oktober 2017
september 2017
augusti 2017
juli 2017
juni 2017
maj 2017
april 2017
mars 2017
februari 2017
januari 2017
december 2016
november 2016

────────────────────────────────────────

* REQUIRED ACTION
Could you type out every entry again exactly as it stands?

* WRITTEN ANSWER
oktober 2017
september 2017
augusti 2017
juli 2017
juni 2017
maj 2017
april 2017
mars 2017
februari 2017
januari 2017
december 2016
november 2016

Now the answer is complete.